● **Given data**:
- - -
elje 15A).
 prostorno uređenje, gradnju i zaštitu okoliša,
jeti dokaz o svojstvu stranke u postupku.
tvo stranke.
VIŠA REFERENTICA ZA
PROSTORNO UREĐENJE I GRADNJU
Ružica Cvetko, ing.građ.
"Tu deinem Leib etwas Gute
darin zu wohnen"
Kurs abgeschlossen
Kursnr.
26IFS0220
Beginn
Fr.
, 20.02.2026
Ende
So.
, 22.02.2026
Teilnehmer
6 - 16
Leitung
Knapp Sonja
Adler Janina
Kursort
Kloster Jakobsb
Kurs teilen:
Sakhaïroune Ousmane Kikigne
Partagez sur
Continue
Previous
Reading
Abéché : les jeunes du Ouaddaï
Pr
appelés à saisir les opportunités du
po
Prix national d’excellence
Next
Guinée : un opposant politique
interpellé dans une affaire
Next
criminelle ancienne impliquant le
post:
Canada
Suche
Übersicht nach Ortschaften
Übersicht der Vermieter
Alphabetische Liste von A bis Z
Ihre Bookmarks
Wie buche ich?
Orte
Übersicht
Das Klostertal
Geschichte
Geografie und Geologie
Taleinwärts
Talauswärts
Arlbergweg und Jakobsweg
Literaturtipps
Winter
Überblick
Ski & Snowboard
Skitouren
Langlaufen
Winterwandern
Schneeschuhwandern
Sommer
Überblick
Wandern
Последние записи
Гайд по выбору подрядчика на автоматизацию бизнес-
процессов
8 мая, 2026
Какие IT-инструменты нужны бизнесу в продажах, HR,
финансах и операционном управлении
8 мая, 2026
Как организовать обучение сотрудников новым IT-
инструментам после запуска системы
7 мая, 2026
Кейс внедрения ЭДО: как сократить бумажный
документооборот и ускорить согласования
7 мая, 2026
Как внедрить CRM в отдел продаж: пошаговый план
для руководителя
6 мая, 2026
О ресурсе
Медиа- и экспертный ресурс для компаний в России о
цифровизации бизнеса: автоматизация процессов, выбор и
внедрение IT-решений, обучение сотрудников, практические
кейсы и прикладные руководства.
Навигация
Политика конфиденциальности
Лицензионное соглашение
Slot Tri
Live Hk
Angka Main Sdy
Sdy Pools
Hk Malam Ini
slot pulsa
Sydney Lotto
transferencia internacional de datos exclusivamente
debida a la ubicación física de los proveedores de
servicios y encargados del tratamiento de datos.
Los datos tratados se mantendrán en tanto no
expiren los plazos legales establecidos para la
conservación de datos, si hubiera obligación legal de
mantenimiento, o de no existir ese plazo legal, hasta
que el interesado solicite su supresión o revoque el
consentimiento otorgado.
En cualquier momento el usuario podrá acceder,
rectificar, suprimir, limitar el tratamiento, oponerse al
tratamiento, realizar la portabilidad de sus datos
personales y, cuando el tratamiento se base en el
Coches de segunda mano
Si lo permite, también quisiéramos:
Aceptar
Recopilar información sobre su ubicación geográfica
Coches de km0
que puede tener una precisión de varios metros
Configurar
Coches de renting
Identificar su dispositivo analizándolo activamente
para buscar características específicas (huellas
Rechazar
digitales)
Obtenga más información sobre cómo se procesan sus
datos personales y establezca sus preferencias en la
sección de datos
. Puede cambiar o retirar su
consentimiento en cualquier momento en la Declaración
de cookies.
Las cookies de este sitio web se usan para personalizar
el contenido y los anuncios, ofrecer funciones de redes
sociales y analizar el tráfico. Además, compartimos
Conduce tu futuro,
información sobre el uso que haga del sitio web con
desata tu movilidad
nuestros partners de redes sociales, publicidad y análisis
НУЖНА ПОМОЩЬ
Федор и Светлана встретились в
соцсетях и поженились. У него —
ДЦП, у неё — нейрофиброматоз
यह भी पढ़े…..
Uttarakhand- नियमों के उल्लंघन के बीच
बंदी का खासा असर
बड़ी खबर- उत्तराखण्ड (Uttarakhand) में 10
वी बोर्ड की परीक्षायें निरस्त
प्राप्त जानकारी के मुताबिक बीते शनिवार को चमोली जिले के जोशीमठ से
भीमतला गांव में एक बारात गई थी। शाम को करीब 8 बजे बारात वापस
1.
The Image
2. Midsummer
- - -
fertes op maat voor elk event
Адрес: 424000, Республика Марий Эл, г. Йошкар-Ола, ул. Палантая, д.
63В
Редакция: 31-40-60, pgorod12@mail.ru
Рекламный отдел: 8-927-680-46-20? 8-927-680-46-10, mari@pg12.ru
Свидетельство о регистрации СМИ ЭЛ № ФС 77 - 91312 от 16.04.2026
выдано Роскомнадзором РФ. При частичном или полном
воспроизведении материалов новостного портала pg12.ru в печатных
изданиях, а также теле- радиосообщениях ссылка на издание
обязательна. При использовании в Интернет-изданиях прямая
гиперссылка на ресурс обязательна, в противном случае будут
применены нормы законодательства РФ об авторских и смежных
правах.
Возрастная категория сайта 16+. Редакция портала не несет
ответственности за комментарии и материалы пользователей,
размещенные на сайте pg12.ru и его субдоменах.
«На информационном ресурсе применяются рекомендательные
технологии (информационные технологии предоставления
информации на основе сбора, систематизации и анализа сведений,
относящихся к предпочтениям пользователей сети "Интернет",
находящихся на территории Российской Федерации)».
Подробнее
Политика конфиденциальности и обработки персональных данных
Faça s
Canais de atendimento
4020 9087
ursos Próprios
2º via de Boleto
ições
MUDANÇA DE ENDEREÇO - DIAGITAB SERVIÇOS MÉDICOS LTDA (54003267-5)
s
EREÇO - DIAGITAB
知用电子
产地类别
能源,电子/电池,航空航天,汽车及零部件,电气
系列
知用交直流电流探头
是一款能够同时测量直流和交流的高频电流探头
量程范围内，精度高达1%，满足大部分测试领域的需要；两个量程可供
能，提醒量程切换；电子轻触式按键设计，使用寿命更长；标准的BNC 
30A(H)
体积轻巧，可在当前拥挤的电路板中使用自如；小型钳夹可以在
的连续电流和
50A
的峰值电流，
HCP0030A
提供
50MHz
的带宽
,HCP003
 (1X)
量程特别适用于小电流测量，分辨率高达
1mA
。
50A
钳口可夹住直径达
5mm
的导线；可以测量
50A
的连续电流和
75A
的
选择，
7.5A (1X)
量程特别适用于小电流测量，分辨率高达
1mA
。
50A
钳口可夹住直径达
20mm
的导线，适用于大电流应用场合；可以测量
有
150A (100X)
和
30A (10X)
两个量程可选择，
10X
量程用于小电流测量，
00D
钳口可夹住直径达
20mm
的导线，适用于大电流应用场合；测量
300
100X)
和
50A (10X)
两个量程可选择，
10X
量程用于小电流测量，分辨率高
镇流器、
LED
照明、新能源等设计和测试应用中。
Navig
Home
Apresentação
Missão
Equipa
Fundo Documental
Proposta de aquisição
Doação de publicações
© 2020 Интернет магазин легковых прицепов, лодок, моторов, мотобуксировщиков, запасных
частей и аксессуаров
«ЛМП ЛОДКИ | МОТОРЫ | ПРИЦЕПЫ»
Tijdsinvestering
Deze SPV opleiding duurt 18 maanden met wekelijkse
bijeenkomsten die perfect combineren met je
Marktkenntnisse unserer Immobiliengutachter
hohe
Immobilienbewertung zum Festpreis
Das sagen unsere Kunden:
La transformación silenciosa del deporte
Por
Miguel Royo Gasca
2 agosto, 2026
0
- - -
● **How to complete this task**:
Your answer should be each line from the preceding material in which the word "процессов" occurs.

● **Answer box**:
процессов
цифровизации бизнеса: автоматизация процессов, выбор и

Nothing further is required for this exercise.